Transcribed page contents:
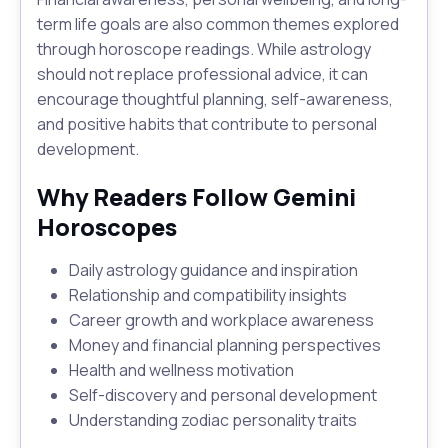
term life goals are also common themes explored
through horoscope readings. While astrology
should not replace professional advice, it can
encourage thoughtful planning, self-awareness,
and positive habits that contribute to personal
development.
Why Readers Follow Gemini
Horoscopes
Daily astrology guidance and inspiration
Relationship and compatibility insights
Career growth and workplace awareness
Money and financial planning perspectives
Health and wellness motivation
Self-discovery and personal development
Understanding zodiac personality traits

> What to work on: From the first line to the last, copy the records exactly and skip the pictures.

> Solution:
term life goals are also common themes explored
through horoscope readings. While astrology
should not replace professional advice, it can
encourage thoughtful planning, self-awareness,
and positive habits that contribute to personal
development.
Why Readers Follow Gemini
Horoscopes
Daily astrology guidance and inspiration
Relationship and compatibility insights
Career growth and workplace awareness
Money and financial planning perspectives
Health and wellness motivation
Self-discovery and personal development
Understanding zodiac personality traits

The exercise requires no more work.